***** Extracted information *****

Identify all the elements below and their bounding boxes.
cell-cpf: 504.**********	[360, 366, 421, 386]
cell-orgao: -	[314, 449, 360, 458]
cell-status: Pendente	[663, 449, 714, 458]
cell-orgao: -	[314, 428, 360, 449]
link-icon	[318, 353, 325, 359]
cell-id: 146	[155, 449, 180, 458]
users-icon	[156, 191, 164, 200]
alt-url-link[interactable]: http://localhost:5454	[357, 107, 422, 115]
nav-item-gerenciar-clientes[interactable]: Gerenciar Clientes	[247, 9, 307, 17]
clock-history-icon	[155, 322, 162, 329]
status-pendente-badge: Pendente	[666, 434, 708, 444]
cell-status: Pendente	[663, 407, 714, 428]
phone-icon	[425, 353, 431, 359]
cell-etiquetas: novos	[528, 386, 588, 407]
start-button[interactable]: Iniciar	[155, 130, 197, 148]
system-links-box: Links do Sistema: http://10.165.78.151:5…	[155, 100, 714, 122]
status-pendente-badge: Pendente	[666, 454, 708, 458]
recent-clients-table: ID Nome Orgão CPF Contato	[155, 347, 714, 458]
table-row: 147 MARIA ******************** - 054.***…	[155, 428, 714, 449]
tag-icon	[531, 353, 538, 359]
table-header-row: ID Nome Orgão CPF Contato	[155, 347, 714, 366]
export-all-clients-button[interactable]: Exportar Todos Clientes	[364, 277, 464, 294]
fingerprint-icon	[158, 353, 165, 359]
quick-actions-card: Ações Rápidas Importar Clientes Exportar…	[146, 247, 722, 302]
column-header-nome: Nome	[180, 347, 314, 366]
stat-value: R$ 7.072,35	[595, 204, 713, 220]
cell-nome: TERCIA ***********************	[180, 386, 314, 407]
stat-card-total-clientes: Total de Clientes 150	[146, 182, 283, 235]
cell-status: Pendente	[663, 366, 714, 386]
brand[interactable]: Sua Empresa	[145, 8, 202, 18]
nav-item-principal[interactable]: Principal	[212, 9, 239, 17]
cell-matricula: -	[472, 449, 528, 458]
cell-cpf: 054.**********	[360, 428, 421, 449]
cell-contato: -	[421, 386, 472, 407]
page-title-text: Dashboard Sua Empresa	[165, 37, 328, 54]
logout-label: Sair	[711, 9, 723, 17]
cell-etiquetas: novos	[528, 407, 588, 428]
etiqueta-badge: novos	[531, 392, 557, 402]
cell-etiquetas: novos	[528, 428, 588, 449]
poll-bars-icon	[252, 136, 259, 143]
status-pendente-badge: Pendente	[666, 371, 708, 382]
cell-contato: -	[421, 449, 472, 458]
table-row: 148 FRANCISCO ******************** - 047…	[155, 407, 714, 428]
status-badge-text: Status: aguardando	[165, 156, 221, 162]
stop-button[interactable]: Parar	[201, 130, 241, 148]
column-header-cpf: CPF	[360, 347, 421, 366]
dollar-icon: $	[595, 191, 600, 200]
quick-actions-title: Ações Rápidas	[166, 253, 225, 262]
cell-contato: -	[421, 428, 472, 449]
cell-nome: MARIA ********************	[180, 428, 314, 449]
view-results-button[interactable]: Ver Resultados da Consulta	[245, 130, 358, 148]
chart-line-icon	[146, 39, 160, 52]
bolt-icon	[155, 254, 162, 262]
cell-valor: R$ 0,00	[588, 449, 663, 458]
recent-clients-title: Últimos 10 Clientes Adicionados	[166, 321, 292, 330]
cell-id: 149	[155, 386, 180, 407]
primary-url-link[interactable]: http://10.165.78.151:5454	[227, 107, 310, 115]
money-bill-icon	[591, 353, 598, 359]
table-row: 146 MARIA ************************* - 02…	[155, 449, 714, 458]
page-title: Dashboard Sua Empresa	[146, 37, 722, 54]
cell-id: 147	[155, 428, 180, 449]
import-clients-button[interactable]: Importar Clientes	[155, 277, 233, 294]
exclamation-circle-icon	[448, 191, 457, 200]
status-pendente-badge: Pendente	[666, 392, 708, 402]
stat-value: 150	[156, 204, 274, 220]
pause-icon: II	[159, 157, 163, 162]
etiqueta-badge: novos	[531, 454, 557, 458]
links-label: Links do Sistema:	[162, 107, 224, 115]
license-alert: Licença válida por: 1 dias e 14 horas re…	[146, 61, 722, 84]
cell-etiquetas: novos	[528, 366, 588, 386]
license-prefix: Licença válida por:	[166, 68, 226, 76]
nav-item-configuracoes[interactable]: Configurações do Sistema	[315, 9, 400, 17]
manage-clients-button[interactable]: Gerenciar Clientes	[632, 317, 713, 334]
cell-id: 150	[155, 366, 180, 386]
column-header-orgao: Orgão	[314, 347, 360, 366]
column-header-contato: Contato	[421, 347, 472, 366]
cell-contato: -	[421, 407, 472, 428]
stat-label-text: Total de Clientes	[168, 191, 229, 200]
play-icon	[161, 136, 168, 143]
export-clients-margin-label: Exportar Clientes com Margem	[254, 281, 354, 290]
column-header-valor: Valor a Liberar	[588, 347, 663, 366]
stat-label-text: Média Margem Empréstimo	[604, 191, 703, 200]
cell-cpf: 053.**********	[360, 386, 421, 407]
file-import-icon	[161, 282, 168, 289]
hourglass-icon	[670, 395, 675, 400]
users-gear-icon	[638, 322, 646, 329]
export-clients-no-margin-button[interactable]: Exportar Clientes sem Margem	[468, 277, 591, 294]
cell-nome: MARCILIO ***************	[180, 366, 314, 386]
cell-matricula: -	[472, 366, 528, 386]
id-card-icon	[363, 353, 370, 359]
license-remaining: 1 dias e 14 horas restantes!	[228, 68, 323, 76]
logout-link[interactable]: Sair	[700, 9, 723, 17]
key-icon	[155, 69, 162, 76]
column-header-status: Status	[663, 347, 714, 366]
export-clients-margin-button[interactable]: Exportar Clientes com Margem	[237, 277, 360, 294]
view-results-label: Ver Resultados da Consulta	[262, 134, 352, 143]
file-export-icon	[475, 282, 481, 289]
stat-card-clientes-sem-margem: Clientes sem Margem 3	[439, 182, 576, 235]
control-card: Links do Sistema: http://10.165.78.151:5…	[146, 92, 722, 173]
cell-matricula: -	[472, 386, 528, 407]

*****

What is required ▸ Each entry must be reproduced exactly, with nothing added or dropped.

Answer to the problem ▸
Identify all the elements below and their bounding boxes.
cell-cpf: 504.**********	[360, 366, 421, 386]
cell-orgao: -	[314, 449, 360, 458]
cell-status: Pendente	[663, 449, 714, 458]
cell-orgao: -	[314, 428, 360, 449]
link-icon	[318, 353, 325, 359]
cell-id: 146	[155, 449, 180, 458]
users-icon	[156, 191, 164, 200]
alt-url-link[interactable]: http://localhost:5454	[357, 107, 422, 115]
nav-item-gerenciar-clientes[interactable]: Gerenciar Clientes	[247, 9, 307, 17]
clock-history-icon	[155, 322, 162, 329]
status-pendente-badge: Pendente	[666, 434, 708, 444]
cell-status: Pendente	[663, 407, 714, 428]
phone-icon	[425, 353, 431, 359]
cell-etiquetas: novos	[528, 386, 588, 407]
start-button[interactable]: Iniciar	[155, 130, 197, 148]
system-links-box: Links do Sistema: http://10.165.78.151:5…	[155, 100, 714, 122]
status-pendente-badge: Pendente	[666, 454, 708, 458]
recent-clients-table: ID Nome Orgão CPF Contato	[155, 347, 714, 458]
table-row: 147 MARIA ******************** - 054.***…	[155, 428, 714, 449]
tag-icon	[531, 353, 538, 359]
table-header-row: ID Nome Orgão CPF Contato	[155, 347, 714, 366]
export-all-clients-button[interactable]: Exportar Todos Clientes	[364, 277, 464, 294]
fingerprint-icon	[158, 353, 165, 359]
quick-actions-card: Ações Rápidas Importar Clientes Exportar…	[146, 247, 722, 302]
column-header-nome: Nome	[180, 347, 314, 366]
stat-value: R$ 7.072,35	[595, 204, 713, 220]
cell-nome: TERCIA ***********************	[180, 386, 314, 407]
stat-card-total-clientes: Total de Clientes 150	[146, 182, 283, 235]
cell-status: Pendente	[663, 366, 714, 386]
brand[interactable]: Sua Empresa	[145, 8, 202, 18]
nav-item-principal[interactable]: Principal	[212, 9, 239, 17]
cell-matricula: -	[472, 449, 528, 458]
cell-cpf: 054.**********	[360, 428, 421, 449]
cell-contato: -	[421, 386, 472, 407]
page-title-text: Dashboard Sua Empresa	[165, 37, 328, 54]
logout-label: Sair	[711, 9, 723, 17]
cell-etiquetas: novos	[528, 407, 588, 428]
etiqueta-badge: novos	[531, 392, 557, 402]
cell-etiquetas: novos	[528, 428, 588, 449]
poll-bars-icon	[252, 136, 259, 143]
status-pendente-badge: Pendente	[666, 371, 708, 382]
cell-contato: -	[421, 449, 472, 458]
table-row: 148 FRANCISCO ******************** - 047…	[155, 407, 714, 428]
status-badge-text: Status: aguardando	[165, 156, 221, 162]
stop-button[interactable]: Parar	[201, 130, 241, 148]
column-header-cpf: CPF	[360, 347, 421, 366]
dollar-icon: $	[595, 191, 600, 200]
quick-actions-title: Ações Rápidas	[166, 253, 225, 262]
cell-contato: -	[421, 428, 472, 449]
cell-nome: MARIA ********************	[180, 428, 314, 449]
view-results-button[interactable]: Ver Resultados da Consulta	[245, 130, 358, 148]
chart-line-icon	[146, 39, 160, 52]
bolt-icon	[155, 254, 162, 262]
cell-valor: R$ 0,00	[588, 449, 663, 458]
recent-clients-title: Últimos 10 Clientes Adicionados	[166, 321, 292, 330]
cell-id: 149	[155, 386, 180, 407]
primary-url-link[interactable]: http://10.165.78.151:5454	[227, 107, 310, 115]
money-bill-icon	[591, 353, 598, 359]
table-row: 146 MARIA ************************* - 02…	[155, 449, 714, 458]
page-title: Dashboard Sua Empresa	[146, 37, 722, 54]
cell-id: 147	[155, 428, 180, 449]
import-clients-button[interactable]: Importar Clientes	[155, 277, 233, 294]
exclamation-circle-icon	[448, 191, 457, 200]
status-pendente-badge: Pendente	[666, 392, 708, 402]
stat-value: 150	[156, 204, 274, 220]
pause-icon: II	[159, 157, 163, 162]
etiqueta-badge: novos	[531, 454, 557, 458]
links-label: Links do Sistema:	[162, 107, 224, 115]
license-alert: Licença válida por: 1 dias e 14 horas re…	[146, 61, 722, 84]
cell-etiquetas: novos	[528, 366, 588, 386]
license-prefix: Licença válida por:	[166, 68, 226, 76]
nav-item-configuracoes[interactable]: Configurações do Sistema	[315, 9, 400, 17]
manage-clients-button[interactable]: Gerenciar Clientes	[632, 317, 713, 334]
cell-id: 150	[155, 366, 180, 386]
column-header-orgao: Orgão	[314, 347, 360, 366]
column-header-contato: Contato	[421, 347, 472, 366]
cell-contato: -	[421, 407, 472, 428]
stat-label-text: Total de Clientes	[168, 191, 229, 200]
play-icon	[161, 136, 168, 143]
export-clients-margin-label: Exportar Clientes com Margem	[254, 281, 354, 290]
column-header-valor: Valor a Liberar	[588, 347, 663, 366]
stat-label-text: Média Margem Empréstimo	[604, 191, 703, 200]
cell-cpf: 053.**********	[360, 386, 421, 407]
file-import-icon	[161, 282, 168, 289]
hourglass-icon	[670, 395, 675, 400]
users-gear-icon	[638, 322, 646, 329]
export-clients-no-margin-button[interactable]: Exportar Clientes sem Margem	[468, 277, 591, 294]
cell-nome: MARCILIO ***************	[180, 366, 314, 386]
cell-matricula: -	[472, 366, 528, 386]
id-card-icon	[363, 353, 370, 359]
license-remaining: 1 dias e 14 horas restantes!	[228, 68, 323, 76]
logout-link[interactable]: Sair	[700, 9, 723, 17]
key-icon	[155, 69, 162, 76]
column-header-status: Status	[663, 347, 714, 366]
export-clients-margin-button[interactable]: Exportar Clientes com Margem	[237, 277, 360, 294]
view-results-label: Ver Resultados da Consulta	[262, 134, 352, 143]
file-export-icon	[475, 282, 481, 289]
stat-card-clientes-sem-margem: Clientes sem Margem 3	[439, 182, 576, 235]
control-card: Links do Sistema: http://10.165.78.151:5…	[146, 92, 722, 173]
cell-matricula: -	[472, 386, 528, 407]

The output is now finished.